Knowing Your Uncertainty -- On the application of LLM in social sciences
Bolun Zhang, Linzhuo Li, Yunqi Chen, Qinlin Zhao, Zihan Zhu, Xiaoyuan Yi, Xing Xie
TL;DR
This paper addresses the critical challenge of uncertainty when applying LLMs to social science research. It introduces a two-dimensional task-validation framework (T,V) to tailor uncertainty quantification to specific tasks and data availability, integrating epistemic and aleatoric sources and treating prompts as a latent space. Through multiple illustrative studies (sentiment analysis, topic labeling, exploratory coding, historical counterfactuals), it demonstrates the utility and limits of various UQ methods and emphasizes that metric choice should be driven by task and validation context. The authors advocate an uncertainty-first workflow, open-source tooling, and careful research design to prevent overclaiming and to ensure rigorous, replicable social-science insights.
Abstract
Large language models (LLMs) are rapidly being integrated into computational social science research, yet their blackboxed training and designed stochastic elements in inference pose unique challenges for scientific inquiry.
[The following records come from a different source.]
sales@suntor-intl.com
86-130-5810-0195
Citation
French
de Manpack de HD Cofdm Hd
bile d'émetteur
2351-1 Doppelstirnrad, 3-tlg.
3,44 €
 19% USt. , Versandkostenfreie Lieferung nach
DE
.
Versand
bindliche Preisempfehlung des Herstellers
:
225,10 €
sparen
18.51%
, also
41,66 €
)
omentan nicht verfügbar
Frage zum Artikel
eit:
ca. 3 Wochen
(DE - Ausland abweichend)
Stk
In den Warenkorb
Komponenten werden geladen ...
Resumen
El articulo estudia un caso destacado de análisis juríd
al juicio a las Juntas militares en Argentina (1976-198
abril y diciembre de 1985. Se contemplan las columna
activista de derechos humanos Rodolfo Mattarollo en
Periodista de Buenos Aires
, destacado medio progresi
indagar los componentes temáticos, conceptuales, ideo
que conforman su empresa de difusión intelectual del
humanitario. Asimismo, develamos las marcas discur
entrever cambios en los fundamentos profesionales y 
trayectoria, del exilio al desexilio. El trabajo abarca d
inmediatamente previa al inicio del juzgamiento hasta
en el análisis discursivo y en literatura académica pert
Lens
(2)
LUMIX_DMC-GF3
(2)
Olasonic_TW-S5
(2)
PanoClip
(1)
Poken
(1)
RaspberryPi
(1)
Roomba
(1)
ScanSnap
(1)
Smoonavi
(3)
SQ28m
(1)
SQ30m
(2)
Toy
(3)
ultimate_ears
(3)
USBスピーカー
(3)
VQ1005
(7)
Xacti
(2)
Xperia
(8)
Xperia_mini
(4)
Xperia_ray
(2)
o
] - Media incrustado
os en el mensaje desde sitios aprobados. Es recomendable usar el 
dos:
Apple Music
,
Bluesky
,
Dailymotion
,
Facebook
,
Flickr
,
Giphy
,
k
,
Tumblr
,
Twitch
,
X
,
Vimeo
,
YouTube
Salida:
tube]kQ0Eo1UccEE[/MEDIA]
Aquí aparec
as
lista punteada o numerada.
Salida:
This article argues that applying LLMs to social scientific tasks requires explicit assessment of uncertainty-an expectation long established in both quantitative methodology in the social sciences and machine learning. We introduce a unified framework for evaluating LLM uncertainty along two dimensions: the task type (T), which distinguishes between classification, short-form, and long-form generation, and the validation type (V), which captures the availability of reference data or evaluative criteria. Drawing from both computer science and social science literature, we map existing uncertainty quantification (UQ) methods to this T-V typology and offer practical recommendations for researchers. Our framework provides both a methodological safeguard and a practical guide for integrating LLMs into rigorous social science research.